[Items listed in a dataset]
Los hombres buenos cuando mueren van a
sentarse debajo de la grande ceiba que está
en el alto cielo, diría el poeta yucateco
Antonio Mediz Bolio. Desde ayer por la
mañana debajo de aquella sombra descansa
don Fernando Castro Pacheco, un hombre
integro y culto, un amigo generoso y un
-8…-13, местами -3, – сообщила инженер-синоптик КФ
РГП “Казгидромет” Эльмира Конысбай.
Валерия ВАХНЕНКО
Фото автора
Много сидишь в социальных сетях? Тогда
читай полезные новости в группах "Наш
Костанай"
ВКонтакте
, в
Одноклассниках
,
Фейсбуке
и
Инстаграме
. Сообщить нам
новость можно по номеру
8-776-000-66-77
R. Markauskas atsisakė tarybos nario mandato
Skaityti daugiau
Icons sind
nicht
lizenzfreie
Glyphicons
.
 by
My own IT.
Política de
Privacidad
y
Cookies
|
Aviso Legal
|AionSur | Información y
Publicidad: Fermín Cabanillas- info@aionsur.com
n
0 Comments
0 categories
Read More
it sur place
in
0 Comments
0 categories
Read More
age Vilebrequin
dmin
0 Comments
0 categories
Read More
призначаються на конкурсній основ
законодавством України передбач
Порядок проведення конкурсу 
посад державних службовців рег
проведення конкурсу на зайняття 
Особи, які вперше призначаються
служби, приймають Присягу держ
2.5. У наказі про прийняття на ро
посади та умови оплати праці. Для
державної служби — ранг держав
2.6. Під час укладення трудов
---
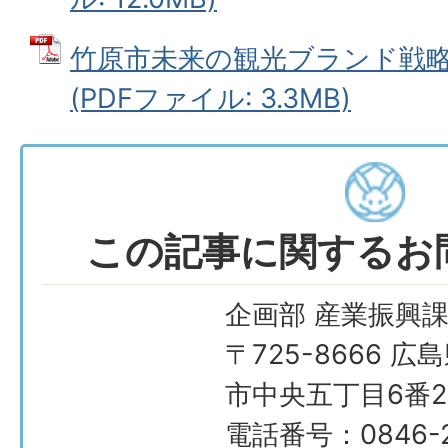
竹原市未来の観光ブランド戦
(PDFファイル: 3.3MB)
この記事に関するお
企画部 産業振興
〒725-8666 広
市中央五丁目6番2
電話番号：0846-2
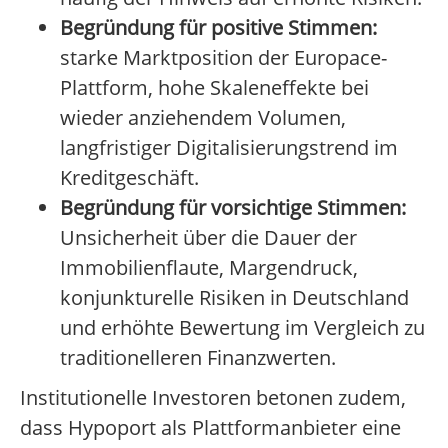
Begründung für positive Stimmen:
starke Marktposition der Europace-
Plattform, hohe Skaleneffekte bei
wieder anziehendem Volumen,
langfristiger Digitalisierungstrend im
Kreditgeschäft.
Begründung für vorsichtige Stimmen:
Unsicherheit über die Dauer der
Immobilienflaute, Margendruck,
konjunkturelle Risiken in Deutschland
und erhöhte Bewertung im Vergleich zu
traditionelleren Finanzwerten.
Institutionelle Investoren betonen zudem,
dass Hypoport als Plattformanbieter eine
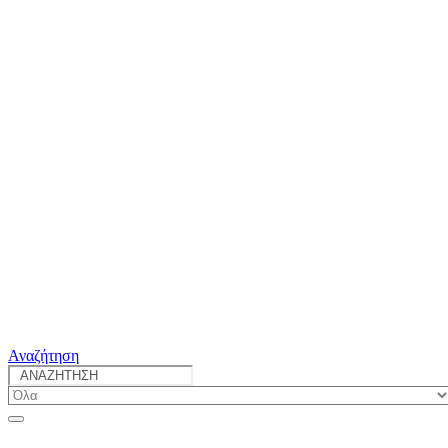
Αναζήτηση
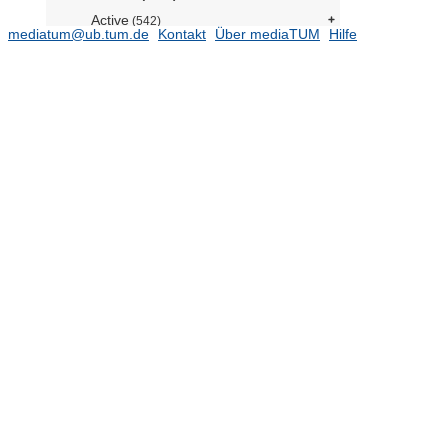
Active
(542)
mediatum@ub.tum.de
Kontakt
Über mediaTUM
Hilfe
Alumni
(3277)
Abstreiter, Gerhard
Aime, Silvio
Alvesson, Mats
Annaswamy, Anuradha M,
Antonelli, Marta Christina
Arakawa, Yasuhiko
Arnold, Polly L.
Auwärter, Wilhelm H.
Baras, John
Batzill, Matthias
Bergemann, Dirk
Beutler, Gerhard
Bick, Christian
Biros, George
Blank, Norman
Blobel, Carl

• **Problem description**
Going back to the entries above, set down exactly the lines that begin at the one with "Los hombres buenos cuando mueren van a" and end at the one with "don Fernando Castro Pacheco, un hombre", both included, and nothing else.

• **Finished exercise**
Los hombres buenos cuando mueren van a
sentarse debajo de la grande ceiba que está
en el alto cielo, diría el poeta yucateco
Antonio Mediz Bolio. Desde ayer por la
mañana debajo de aquella sombra descansa
don Fernando Castro Pacheco, un hombre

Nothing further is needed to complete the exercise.